What's Next for LED Rebates
With LEDs advancing and getting more efficient, it's hard to predict what's next. The DesignLightsConsortium and manufacturers have put a lot of work into establishing new protocols for controls and dimming to offer additional savings. On top of that, LED lighting is continually becoming more efficient, with the current DLC version 5.0 providing 10 - 23% more lumens per watt than the previous version 4.4. The more lighting products can save, the more likely they are to receive an incentive.
In terms of geographic availability, 74% of the country currently has a commercial lighting rebate. That number has been relatively consistent over the years, and there's no indication that a large number of programs will disappear in the near future. Even this year, we see that many programs are offering higher, or bonus rebates, to increase participation and use all the available budget rather than running out of funding.

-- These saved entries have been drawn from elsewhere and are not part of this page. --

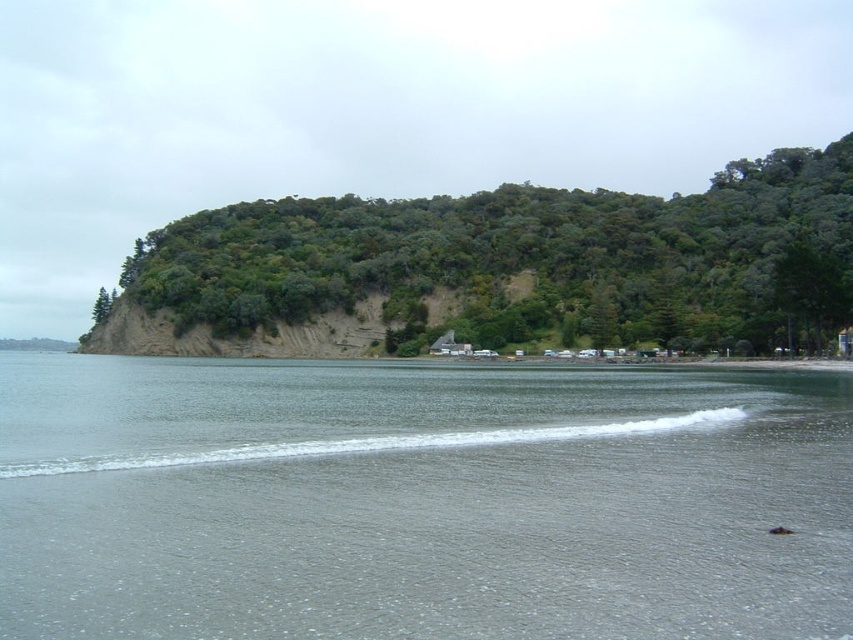 You are standing on the beach and see the gray water at lower center and the green leafy hillside at upper center. Which object is closer to your feet?

The gray water at lower center is closer to your feet because it is located below the green leafy hillside at upper center.

You are standing on the beach looking at the gray water at lower center and the green leafy hillside at upper center. Which object appears taller from your perspective?

The green leafy hillside at upper center appears taller than the gray water at lower center because the gray water at lower center is shorter than green leafy hillside at upper center.

You are standing at the point with coordinates point (131, 298) and want to walk towards the point with coordinates point (224, 497). Which direction should you face to move towards your destination?

You should face towards the direction of point (224, 497), which is in front of point (131, 298), so you need to walk forward in that direction. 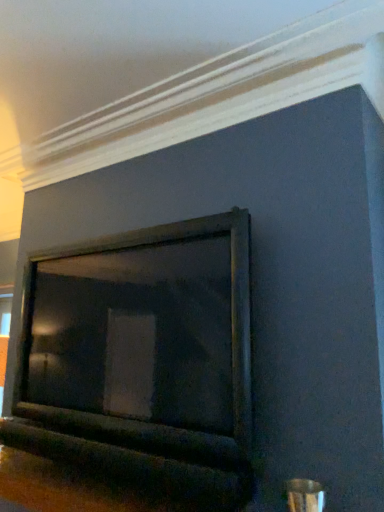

Lighting controls are often seen as the next frontier in energy efficiency. However, each year we've seen programs struggle to figure out how to easily incentivize this technology. It's easy to know how much energy one customer will save when going from a 400W Metal Halide Pole Light to a 150W LED Shoebox, but controls offer a whole different level of complexity. How often are they on? At what brightness are they used? Controls just aren't seen as straightforward as one-to-one lighting upgrades are. Rebate programs will need to continue experimenting with different ways to incentivize lighting control installations.
A Bright Future for LED Rebates
It seems the future is bright for LED rebates. When considering a project, it's essential to keep looking into rebates to see the opportunity. While many people have the misconception that LED rebates are no longer available or that the amounts are too low, these incentives can still improve a project's payback by 20 - 25%.